Philosophie de l’effort

Philosophie de l'effort, d'Isabelle Queval, éditions cecile defaut, novembre 2016.

Comment penser l’effort aujourd’hui ? Le thème peut sembler à la fois banal et faussement suranné. Banal, d’une part, parce que l’effort est, pour paraphraser Descartes, « la chose du monde la mieux partagée ». Depuis toujours, nous sommes enjoints à « faire des efforts », dans des domaines très variés de l’existence, pour apprendre à marcher ou faire du vélo, à l’école, dans nos relations avec autrui puis, plus tard, pour mener à bien des études et une vie professionnelle, trouver le bonheur dans notre vie privée et surmonter les « coups durs » qui sont le lot de chacun. Banal aussi, parce que, tel un marronnier des propos de comptoir, le thème est dans l’actualité, lorsqu’il s’agit de déplorer le « manque d’efforts » des « jeunes générations » ou la perte du « goût de l’effort », à l’école notamment. Ainsi, l’effort serait requis partout, et pourtant perdu, omniprésent dans les discours et si difficile à définir, si difficile à saisir aussi dans les actes.
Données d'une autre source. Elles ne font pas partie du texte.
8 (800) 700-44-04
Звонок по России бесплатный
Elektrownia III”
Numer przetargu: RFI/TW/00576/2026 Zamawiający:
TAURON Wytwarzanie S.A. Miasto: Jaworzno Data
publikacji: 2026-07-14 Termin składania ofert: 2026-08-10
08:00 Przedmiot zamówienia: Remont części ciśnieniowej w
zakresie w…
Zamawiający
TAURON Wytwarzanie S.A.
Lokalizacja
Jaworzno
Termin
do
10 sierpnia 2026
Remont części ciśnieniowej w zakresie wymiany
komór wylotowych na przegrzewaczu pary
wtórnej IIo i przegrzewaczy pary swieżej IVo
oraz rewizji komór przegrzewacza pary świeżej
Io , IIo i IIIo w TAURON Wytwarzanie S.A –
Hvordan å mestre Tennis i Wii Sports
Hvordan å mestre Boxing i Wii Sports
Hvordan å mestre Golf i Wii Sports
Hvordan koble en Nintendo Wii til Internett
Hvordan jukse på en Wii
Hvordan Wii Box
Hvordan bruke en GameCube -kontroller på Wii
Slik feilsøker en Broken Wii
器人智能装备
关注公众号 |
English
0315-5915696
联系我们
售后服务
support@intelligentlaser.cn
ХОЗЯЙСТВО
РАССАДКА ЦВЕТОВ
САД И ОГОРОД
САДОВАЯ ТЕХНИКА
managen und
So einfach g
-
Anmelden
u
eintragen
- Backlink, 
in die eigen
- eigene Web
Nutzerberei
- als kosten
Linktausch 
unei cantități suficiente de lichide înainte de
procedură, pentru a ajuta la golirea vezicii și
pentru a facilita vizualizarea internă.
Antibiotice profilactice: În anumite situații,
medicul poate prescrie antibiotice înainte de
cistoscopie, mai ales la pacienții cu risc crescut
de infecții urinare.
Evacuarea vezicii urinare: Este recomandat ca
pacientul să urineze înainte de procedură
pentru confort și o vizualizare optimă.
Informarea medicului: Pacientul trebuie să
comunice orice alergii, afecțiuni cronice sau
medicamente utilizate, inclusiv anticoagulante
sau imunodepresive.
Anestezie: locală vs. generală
De quoi parle-t-on, de l’effort physique, démonstratif, ou de l’effort intellectuel, intériorisé, impalpable, mais dont les neurosciences visent à montrer la teneur somatique ? L’effort permettrait le progrès. Oui, mais lequel ? À quel prix, à quelles fins ? Faut-il nécessairement se dépasser, « s’arracher », pour être heureux ? À qui profite donc l’effort ?
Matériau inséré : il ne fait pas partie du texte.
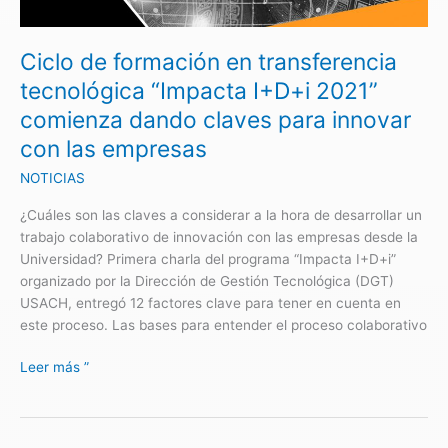
tecnológica
“Impacta
Ciclo de formación en transferencia
I+D+i
2021”
tecnológica “Impacta I+D+i 2021”
comienza
comienza dando claves para innovar
dando
con las empresas
claves
para
NOTICIAS
innovar
con
¿Cuáles son las claves a considerar a la hora de desarrollar un
las
trabajo colaborativo de innovación con las empresas desde la
empresas
Universidad? Primera charla del programa “Impacta I+D+i”
organizado por la Dirección de Gestión Tecnológica (DGT)
USACH, entregó 12 factores clave para tener en cuenta en
este proceso. Las bases para entender el proceso colaborativo
Leer más ”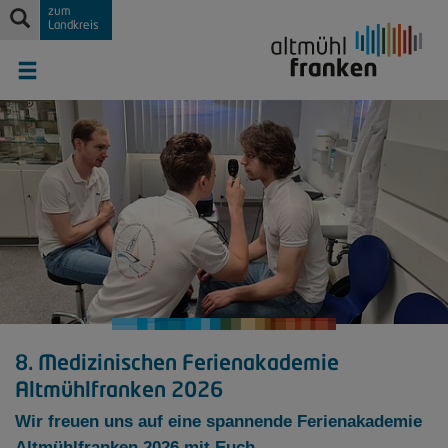
zum
Landkreis
8. Medizinischen Ferienakademie
Altmühlfranken 2026
Wir freuen uns auf eine spannende Ferienakademie
Altmühlfranken 2026 mit Euch.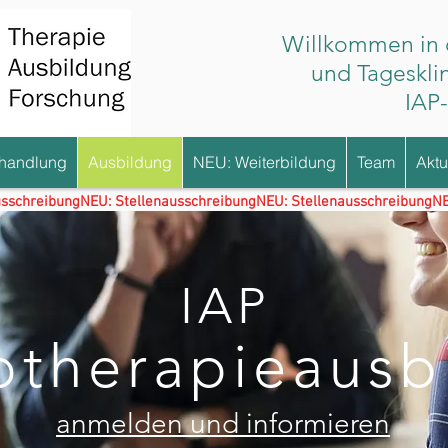
Willkommen in d
und Tagesklin
IAP
handlung
Ausbildung
NEU: Weiterbildung
Team
Aktu
IAP
otherapieausb
anmelden und informieren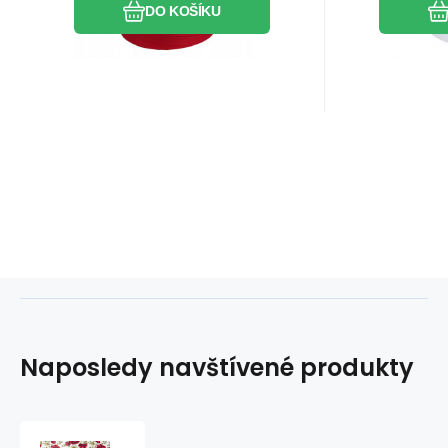
DO KOŠÍKU
Naposledy navštívené produkty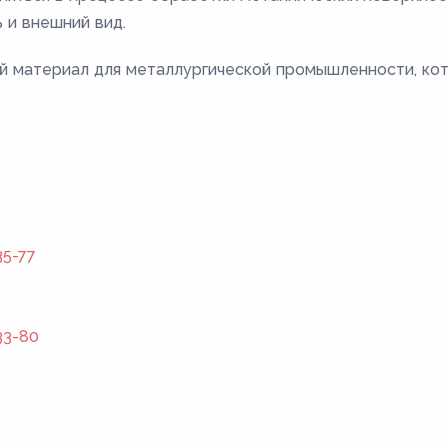
 и внешний вид.
 материал для металлургической промышленности, ко
5-77
33-80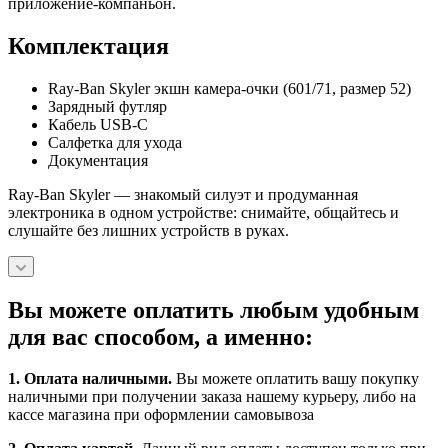
приложение‑компаньон.
Комплектация
Ray‑Ban Skyler экшн камера‑очки (601/71, размер 52)
Зарядный футляр
Кабель USB‑C
Салфетка для ухода
Документация
Ray‑Ban Skyler — знакомый силуэт и продуманная
электроника в одном устройстве: снимайте, общайтесь и
слушайте без лишних устройств в руках.
Вы можете оплатить любым удобным
для вас способом, а именно:
1.
Оплата наличными
.
Вы можете оплатить вашу покупку
наличными при получении заказа нашему курьеру, либо на
кассе магазина при оформлении самовывоза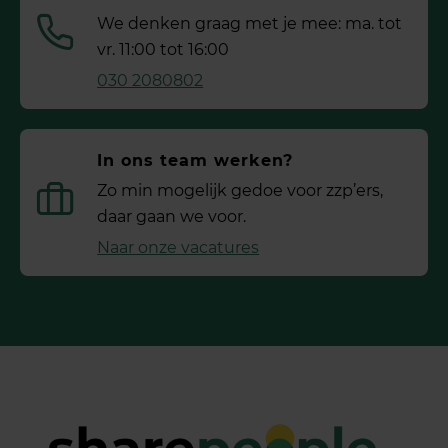
We denken graag met je mee: ma. tot
vr. 11:00 tot 16:00
030 2080802
In ons team werken?
Zo min mogelijk gedoe voor ­zzp’ers,
daar gaan we voor.
Naar onze vacatures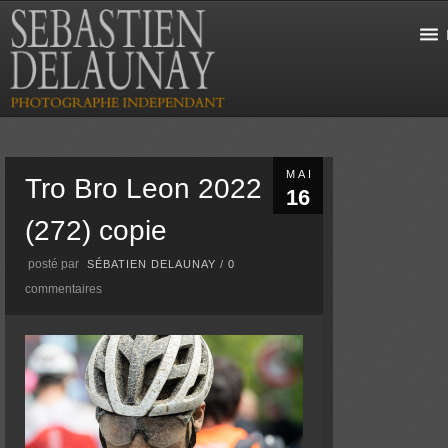
MAI
Tro Bro Leon 2022
16
(272) copie
posté par
SÉBATIEN DELAUNAY
/
0
commentaires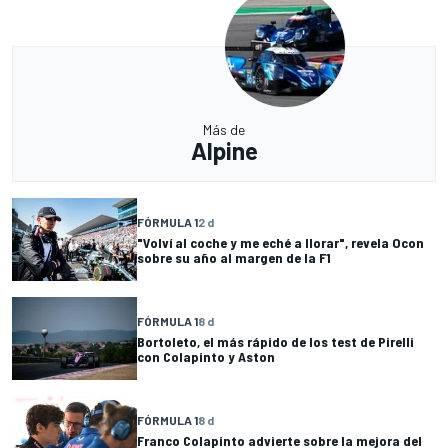
Más de
Alpine
FÓRMULA 1
2 d
"Volví al coche y me eché a llorar", revela Ocon
sobre su año al margen de la F1
FÓRMULA 1
8 d
Bortoleto, el más rápido de los test de Pirelli
con Colapinto y Aston
FÓRMULA 1
8 d
Franco Colapinto advierte sobre la mejora del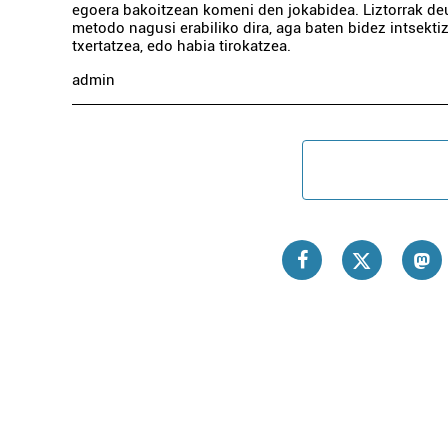
egoera bakoitzean komeni den jokabidea. Liztorrak de
metodo nagusi erabiliko dira, aga baten bidez intsekti
txertatzea, edo habia tirokatzea.
admin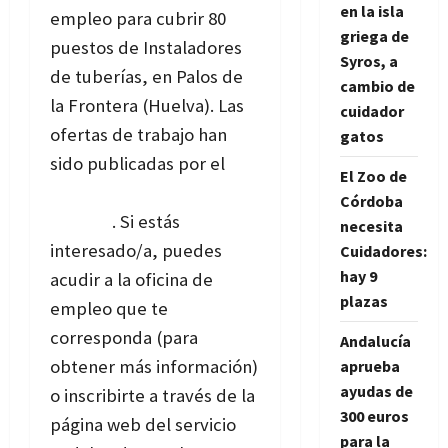
en la isla
empleo para cubrir 80
griega de
puestos de Instaladores
Syros, a
de tuberías, en Palos de
cambio de
la Frontera (Huelva). Las
cuidador
ofertas de trabajo han
gatos
sido publicadas por el
El Zoo de
Servicio Andaluz de
Córdoba
Empleo
. Si estás
necesita
interesado/a, puedes
Cuidadores:
hay 9
acudir a la oficina de
plazas
empleo que te
corresponda (para
Andalucía
obtener más información)
aprueba
ayudas de
o inscribirte a través de la
300 euros
página web del servicio
para la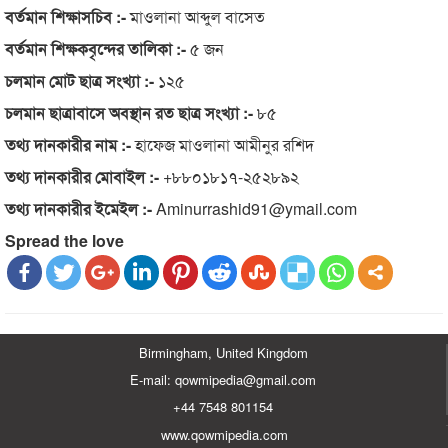
বর্তমান শিক্ষাসচিব :-
মাওলানা আব্দুল বাসেত
বর্তমান শিক্ষকবৃন্দের তালিকা :-
৫ জন
চলমান মোট ছাত্র সংখ্যা :-
১২৫
চলমান ছাত্রাবাসে অবস্থান রত ছাত্র সংখ্যা :-
৮৫
তথ্য দানকারীর নাম :-
হাফেজ মাওলানা আমীনুর রশিদ
তথ্য দানকারীর মোবাইল :-
+৮৮০১৮১৭-২৫২৮৯২
তথ্য দানকারীর ইমেইল :-
Aminurrashid91@ymail.com
Spread the love
Birmingham, United Kingdom
E-mail: qowmipedia@gmail.com
+44 7548 801154
www.qowmipedia.com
Évoquer d’autres manières, moins doloristes, moins violentes, moins compétitives, moins discriminantes de penser l’effort et la performance, comme l’accomplissement et le dépassement de soi, c’est aussi poser les bases d’une écologie personnelle, qui est aussi une ergonomie de l’effort personnel et collectif, c’est-à-dire une manière de bien vivre avec soi-même comme avec les autres.